Bild: ALS ist eine degenerative Erkrankung des motorischen Nervensystems, die e…
In einem elektrischen Rollstuhl um die Welt reisen - das ist der Traum des
fast vollständig gelähmten Jan Grabowski. Aber schon bei einem kurzen Flug
nach Mallorca bekam der Muskelschwache kaum noch Luft. Trotzdem lässt der
45-jährige Berliner sich die Reiselust nicht nehmen.
Lallend und schwer atmend erklärt er: "Angefangen hat es bei mir, als ich
immer öfter scheinbar das Gleichgewicht verlor. Über kleinste
Bodenunebenheiten stolperte ich, die Kraft in den Händen ließ unerklärbar
nach."
Jan Grabowski leidet an der bis heute unheilbaren Krankheit Amyotrophe
Lateralsklerose, kurz ALS. Dabei handelt es sich um eine degenerative
Erkrankung des motorischen Nervensystems. Die Symptome der ALS sind auf
eine Rückbildung von für die Muskelbewegungen zuständigen Nervenzellen -
sogenannte Motoneuronen des zentralen Nervensystems - zurückzuführen. Diese
Nervenzellen versorgen die Muskulatur mit Nervenreizen.
Ihre Degeneration führt zu einer Abnahme der Nervenreize, was Muskelschwund
verursacht. Die Symptome sind Kraftlosigkeit und Bewegungseinschränkung bis
hin zur vollständigen Lähmung. Bei fortgeschrittener ALS kommt es
regelmäßig zu einer Schwächung der Atemmuskulatur.

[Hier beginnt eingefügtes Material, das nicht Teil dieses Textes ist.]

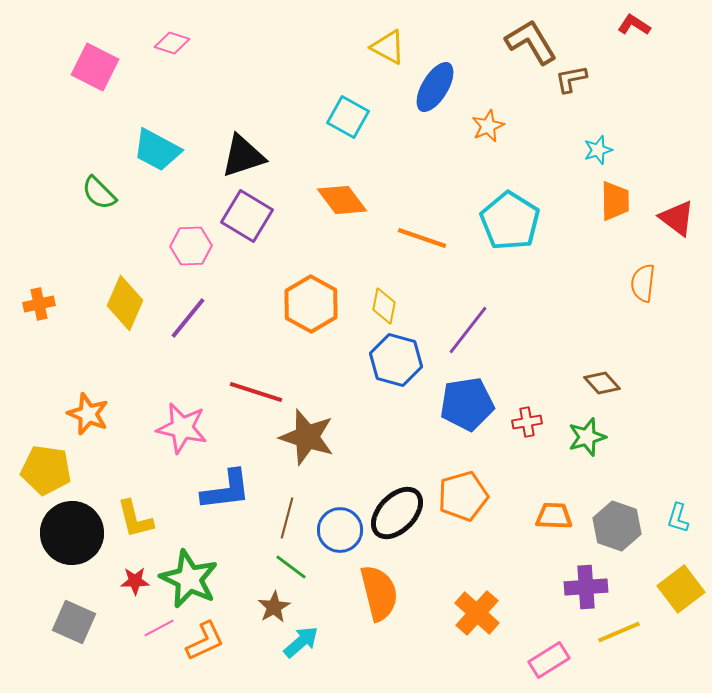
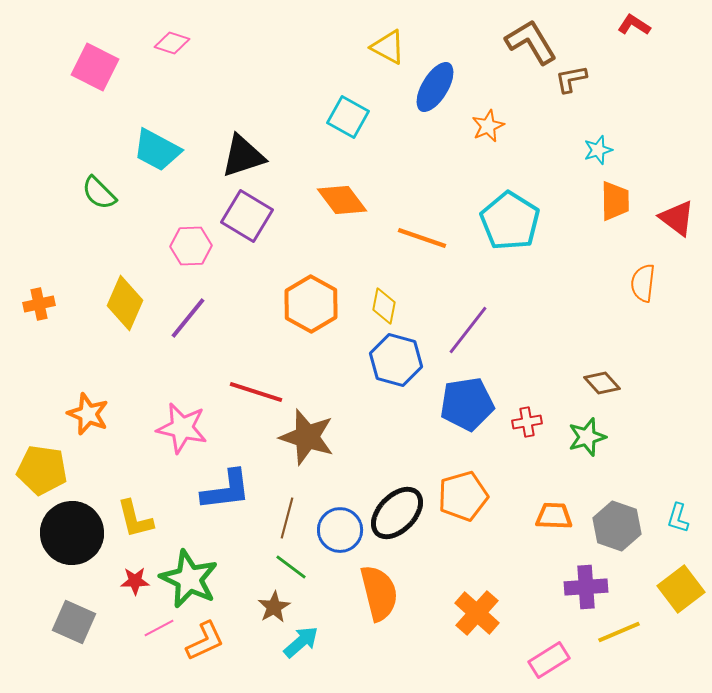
yellow pentagon at (46, 470): moved 4 px left
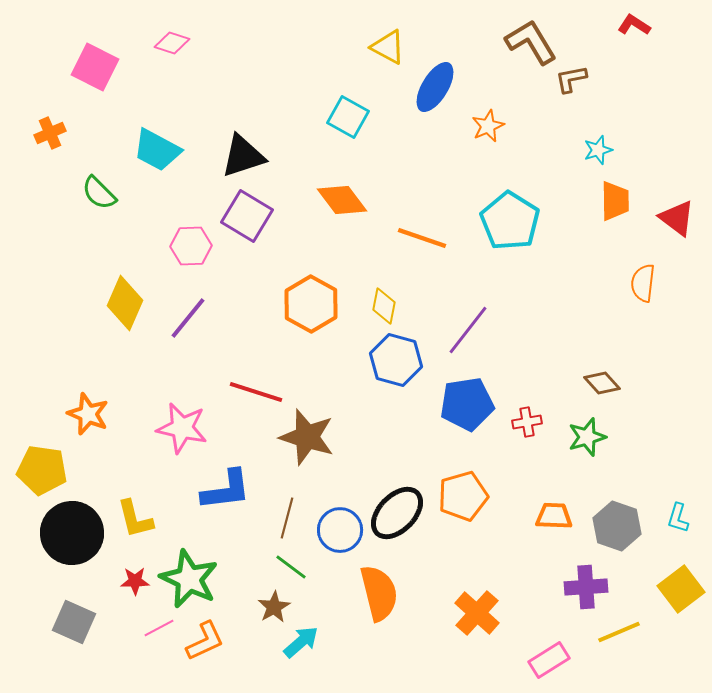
orange cross at (39, 304): moved 11 px right, 171 px up; rotated 12 degrees counterclockwise
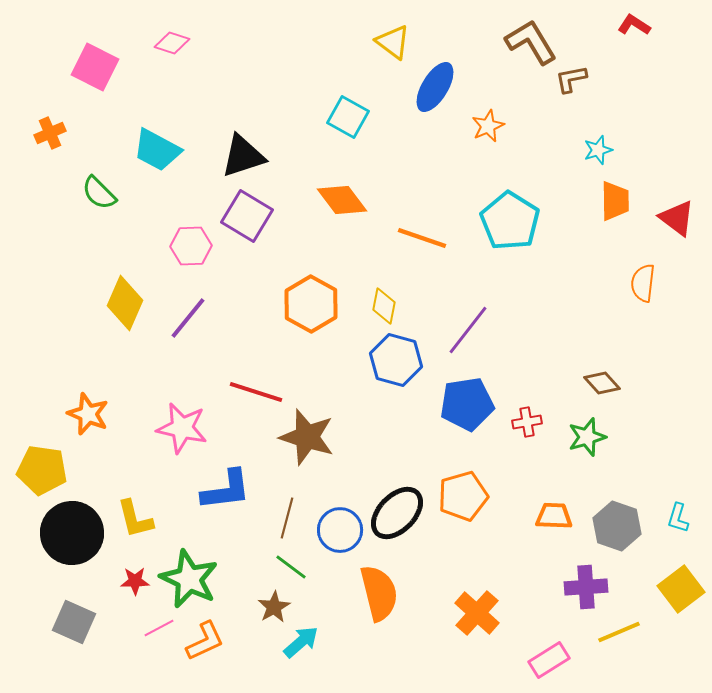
yellow triangle at (388, 47): moved 5 px right, 5 px up; rotated 9 degrees clockwise
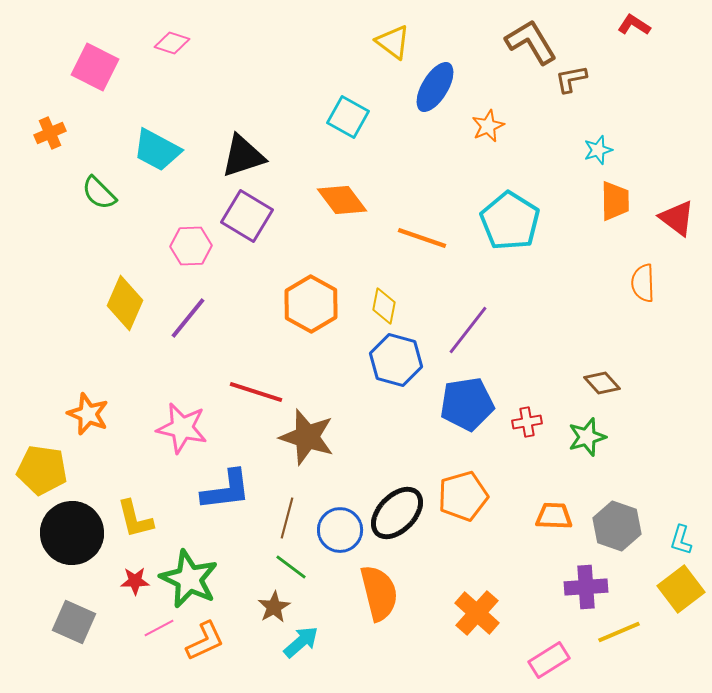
orange semicircle at (643, 283): rotated 9 degrees counterclockwise
cyan L-shape at (678, 518): moved 3 px right, 22 px down
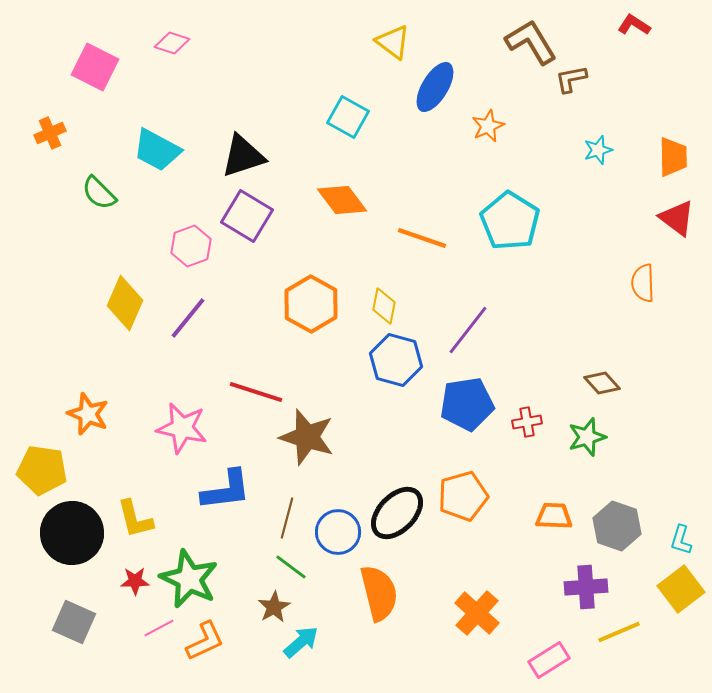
orange trapezoid at (615, 201): moved 58 px right, 44 px up
pink hexagon at (191, 246): rotated 18 degrees counterclockwise
blue circle at (340, 530): moved 2 px left, 2 px down
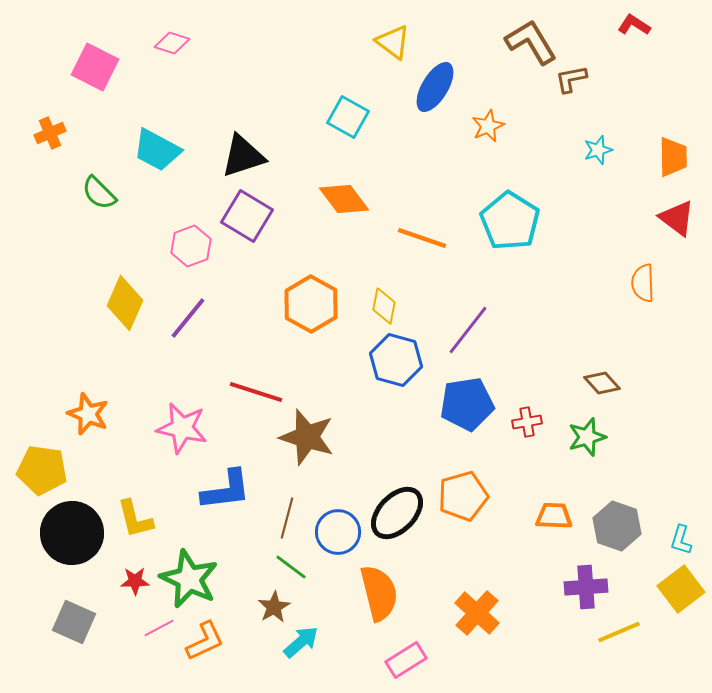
orange diamond at (342, 200): moved 2 px right, 1 px up
pink rectangle at (549, 660): moved 143 px left
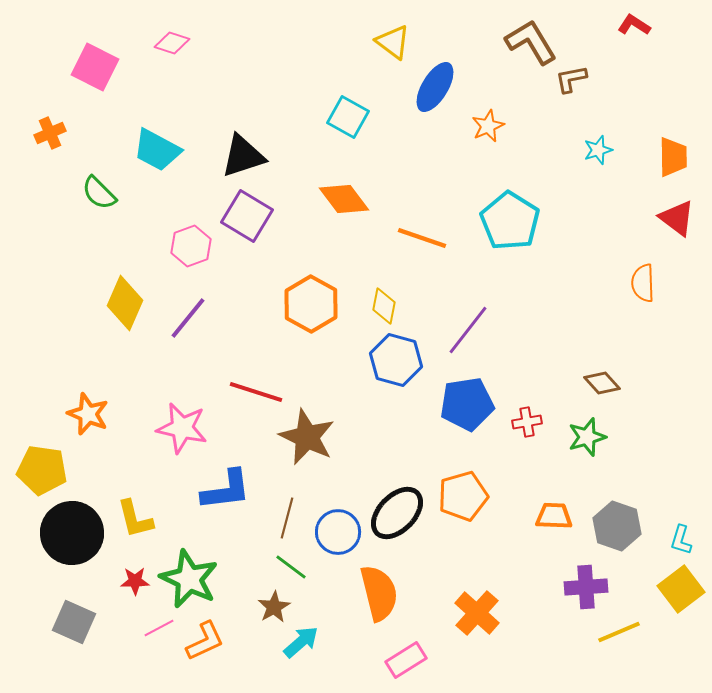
brown star at (307, 437): rotated 8 degrees clockwise
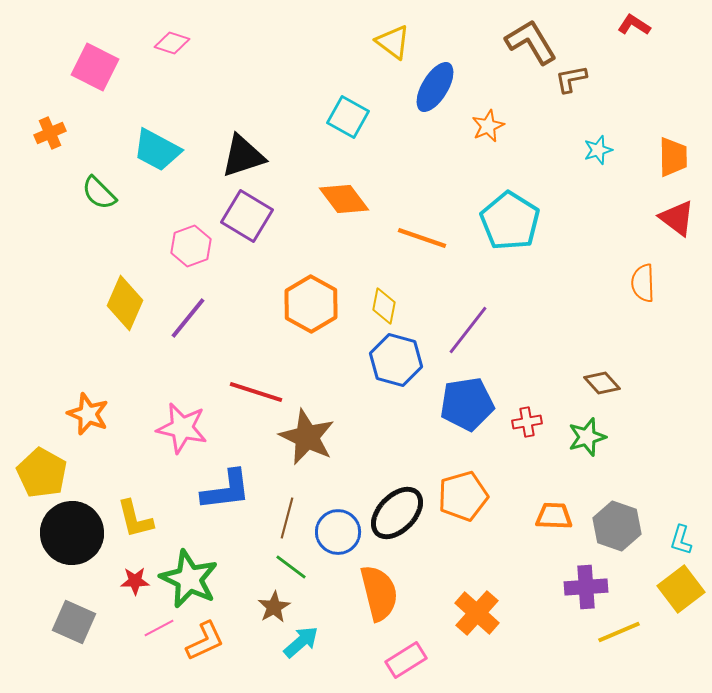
yellow pentagon at (42, 470): moved 3 px down; rotated 21 degrees clockwise
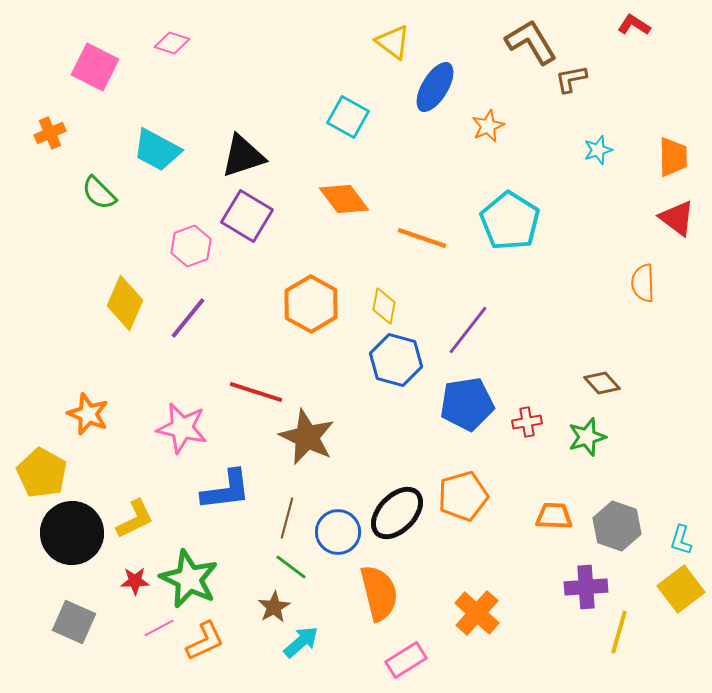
yellow L-shape at (135, 519): rotated 102 degrees counterclockwise
yellow line at (619, 632): rotated 51 degrees counterclockwise
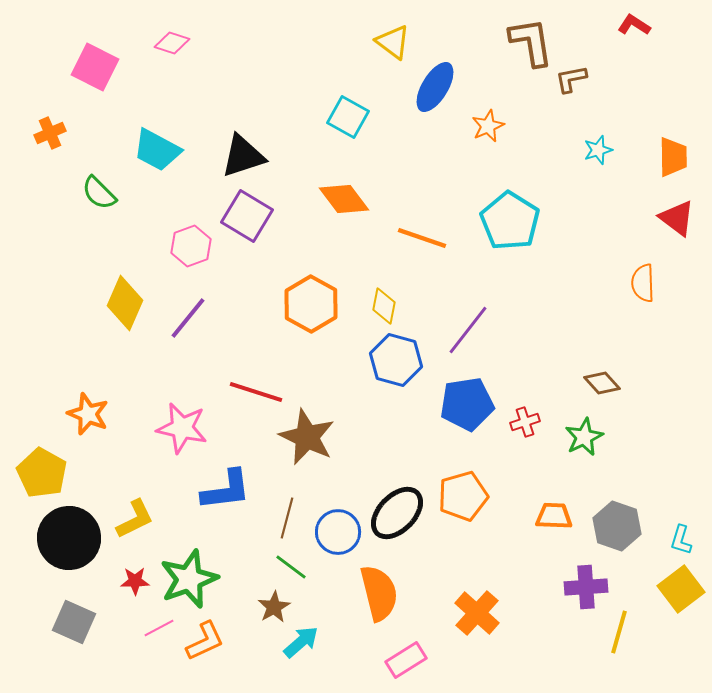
brown L-shape at (531, 42): rotated 22 degrees clockwise
red cross at (527, 422): moved 2 px left; rotated 8 degrees counterclockwise
green star at (587, 437): moved 3 px left; rotated 9 degrees counterclockwise
black circle at (72, 533): moved 3 px left, 5 px down
green star at (189, 579): rotated 26 degrees clockwise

Die eingeschränkte Lungenfunktion (respiratorische Insuffizienz) ist die
wichtigste Ursache der kurzen Lebenserwartung der ALS-Patienten. Innerhalb
von nur drei bis fünf Jahren kann es zur vollständigen Lähmung der gesamten
Willkürmuskulatur kommen.
## Ursache bisher ungeklärt
Über die Ursachen der Krankheit rätseln die Ärzte und Biologen noch immer.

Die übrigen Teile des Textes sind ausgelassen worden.